▶ **Requirement**: Please return the data that follows precisely as written, but without the images.
#### Source data ####
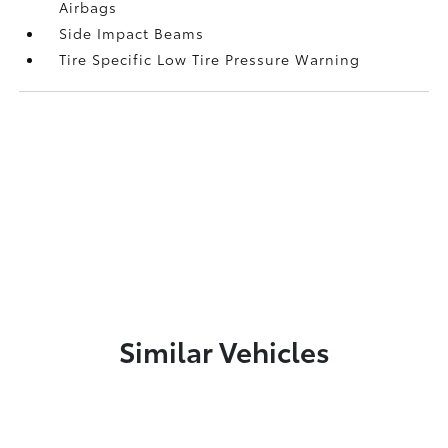
Airbags
Side Impact Beams
Tire Specific Low Tire Pressure Warning
Similar Vehicles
####
▶ **Expected output**:
Airbags
Side Impact Beams
Tire Specific Low Tire Pressure Warning
Similar Vehicles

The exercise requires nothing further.